- _WHAT IS NEEDED_
Write out all of the records precisely. Skip anything that is a picture.

*** Opening DATA TO PROCESS ***

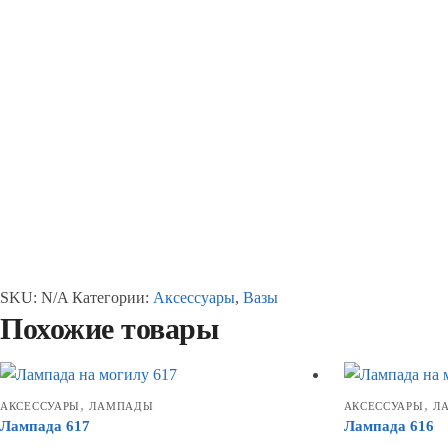
SKU:
N/A
Категории:
Аксессуары
,
Вазы
Похожие товары
,
,
АКСЕССУАРЫ
ЛАМПАДЫ
АКСЕССУАРЫ
Л
Лампада 617
Лампада 616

*** Closing DATA TO PROCESS ***

- _TASK SOLUTION_
SKU:
N/A
Категории:
Аксессуары
,
Вазы
Похожие товары
,
,
АКСЕССУАРЫ
ЛАМПАДЫ
АКСЕССУАРЫ
Л
Лампада 617
Лампада 616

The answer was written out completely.